A propósito de los 70 años de vigencia de la ley 13 de 1947, que elevó a la categoría de departamento a la antigua intendencia del Chocó, han surgido diversas interpretaciones sobre el devenir del ente territorial, el desempeño de la actual dirigencia política y el cumplimiento de los objetivos planteados por los ilustres promotores de la idea de departamentalización. La efervescencia del momento ha provocado que hasta el más humilde de los chocoanos, ebrio de regionalismo en un corrillo de esquina, emita su concepto sobre el pasado, presente y futuro del departamento.


Haciendo comparaciones, los contertulios callejeros coinciden en advertir una gran diferencia entre las ambiciosas metas trazadas por los padres del departamento y la cruel realidad con la que nos tropezamos a diario. Tienen razón. En siete décadas de vida institucional el retroceso es palpable. Pasamos del reconocimiento de la nación por nuestra prospectiva a la amenaza de inviabilidad como ente territorial.
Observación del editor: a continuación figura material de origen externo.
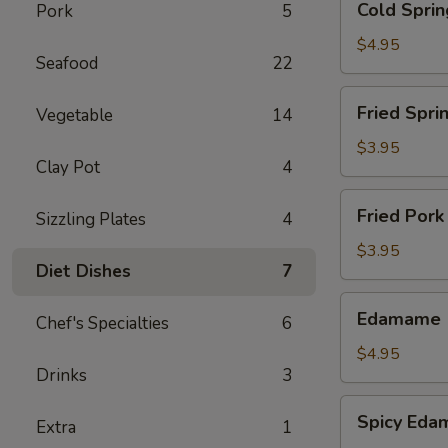
Cold Sprin
Pork
5
Spring
Roll
$4.95
Seafood
22
-
Shrimp
Fried
Fried Sprin
Vegetable
14
(2)
Spring
Roll
$3.95
Clay Pot
4
(5)
Fried
Fried Pork
Sizzling Plates
4
Pork
Wonton
$3.95
Diet Dishes
7
(6)
Edamame
Edamame
Chef's Specialties
6
$4.95
Drinks
3
Spicy
Spicy Ed
Extra
1
Edamame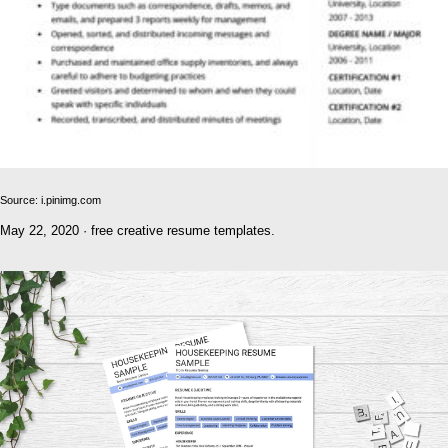
Source: i.pinimg.com
May 22, 2020 · free creative resume templates.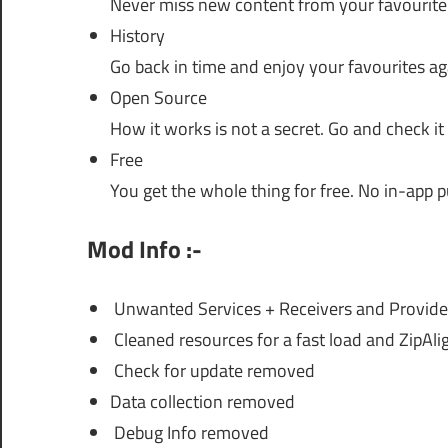
Never miss new content from your favourite
History
Go back in time and enjoy your favourites ag
Open Source
How it works is not a secret. Go and check it
Free
You get the whole thing for free. No in-app p
Mod Info :-
Unwanted Services + Receivers and Provid
Cleaned resources for a fast load and ZipAli
Check for update removed
Data collection removed
Debug Info removed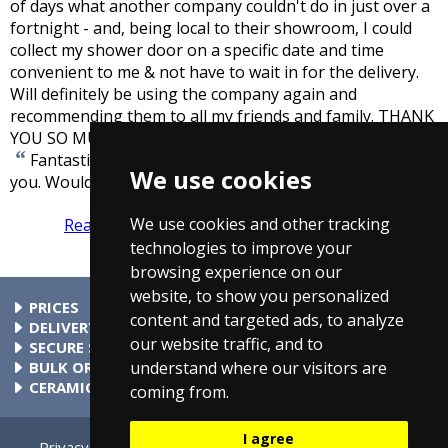
of days what another company couldn't do in just over a
fortnight - and, being local to their showroom, I could
collect my shower door on a specific date and time
convenient to me & not have to wait in for the delivery.
Will definitely be using the company again and
recommending them to all my friends and family. THANK
”
YOU SO MUCH TAPS4LESS!!!!!
-
Mr Hooker
“
Fantastic service. Second time I have ordered from
We use cookies
”
you. Would recommend anytime.
-
Derek Taylor
We use cookies and other tracking
Read more reviews
Tell us what you think
technologies to improve your
browsing experience on our
website, to show you personalized
PRICES
content and targeted ads, to analyze
At Taps4Less.com, the price shown includes VAT. The full VAT
DELIVERY
our website traffic, and to
details are shown in the shopping cart. There are no extra
Delivery to mainland UK addressses start from only £4.99.
SECURE SHOPPING
understand where our visitors are
charges.
Check your cart for exact delivery costs. Phone for rates to
Buy safely at Taps4Less.com. Our ordering system is
BULK ORDERS
islands & Northern Ireland.
certified by Verisign and audited by Visa and MasterCard.
Please contact us for details of discounts on bulk purchases.
CERAMIC VALVE TECHNOLOGY
coming from.
All Taps4Less.com modern bathroom taps use ceramic disc
valves instead of traditional washers, except where noted in
I agree
the full product description. Ceramic valves give you extra
Privacy
Cookie Settings
Terms & Conditions
Contact Us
El desgreño de la dirigencia criolla y la indiferencia del establecimiento andino han condenado al ostracismo a un territorio que posee todas las condiciones para ser el rincón más próspero de la patria y la mejor esquina de América: costas en ambos mares, aptas para la explotación pesquera, el turismo y la proyección portuaria; extensas selvas con la más fina gama de árboles maderables; multidiversidad de factores bióticos; subsuelo rico en metales preciosos y, lo más valioso, un inmenso capital humano ávido de oportunidades laborales para resolver su drama existencial.
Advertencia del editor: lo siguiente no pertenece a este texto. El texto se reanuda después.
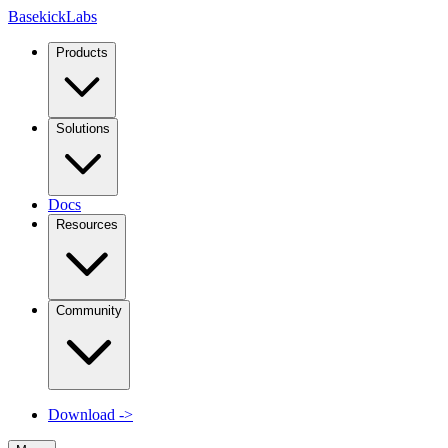
Basekick
Labs
Products
Solutions
Docs
Resources
Community
Download
->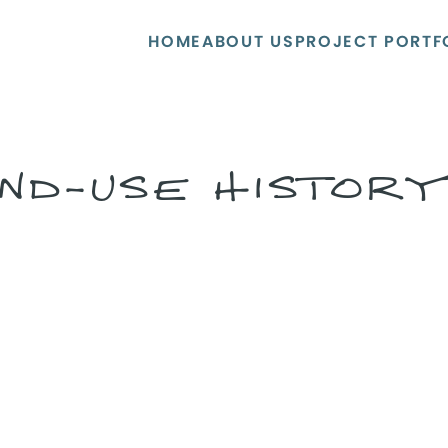
HOME
ABOUT US
PROJECT PORTF
ND-USE HISTOR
No obstante esas potencialidades, en el Chocó existen comunidades viviendo en estado primitivo, sin energía eléctrica, vías terrestres, servicios de salud, alcantarillado ni agua potable. A eso debe sumarse la zozobra por la presencia amenazante de actores del fatídico conflicto armado que baña de sangre al país. El panorama no puede ser peor: miles de desplazados sofocándose en Quibdó y haciendo más caótica la situación social de la ciudad; desempleo desbordado por la ausencia de industria y apoyo a emprendimientos individuales; corrupción desaforada, al punto que después de cada período de gobierno al menos diez alcaldes terminan tras las rejas o vinculados a procesos penales o disciplinarios a consecuencia de malos manejos de la cosa pública; ríos contaminados con el mercurio que vierte la minería informal; crisis sin precedentes en la UTCH y últimos lugares en términos de calidad educativa.
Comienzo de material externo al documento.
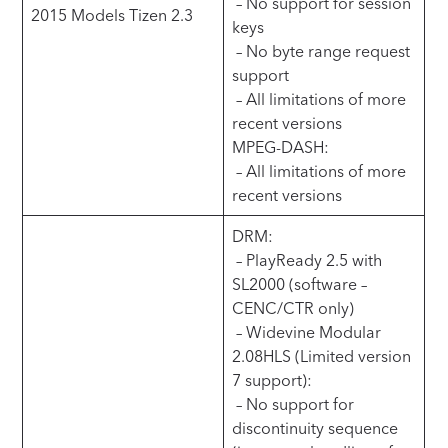
– No support for session
2015 Models Tizen 2.3
keys
– No byte range request
support
– All limitations of more
recent versions
MPEG-DASH:
– All limitations of more
recent versions
DRM:
– PlayReady 2.5 with
SL2000 (software –
CENC/CTR only)
– Widevine Modular
2.08HLS (Limited version
7 support):
– No support for
discontinuity sequence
Así las cosas, la opinión pública en general había demostrado enorme expectativa por la manera como se abordarían estos temas en el marco de la celebración. Era de suponerse que un escenario tan desalentador y sombrío fuera tema de análisis en un gran foro departamental que arrojara luces sobre la forma de salir del fango. La conmemoración de esta fecha histórica bien pudo ser la excusa para una reflexión colectiva que determinara el grado de responsabilidad de los distintos actores de la vida comarcana. Era esta la ocasión apropiada para que la dirigencia política hiciera un categórico mea culpa y pidiera perdón al pueblo por su ineptitud administrativa y su mediocre gestión parlamentaria. En fin, se debía aprovechar el espacio para intentar una especie de catarsis generacional, a partir de la cual se marcara un nuevo camino.


Pero no hubo tal. La celebración de los 70 años de departamentalización fue un espectáculo light e insustancial, carente de intenciones reflexivas o catárticas como correspondía a la efemérides. Tuvo como actividad central un evento que sacó a relucir la banalidad y falta de grandeza de los organizadores: un reinado de belleza. Así no se puede.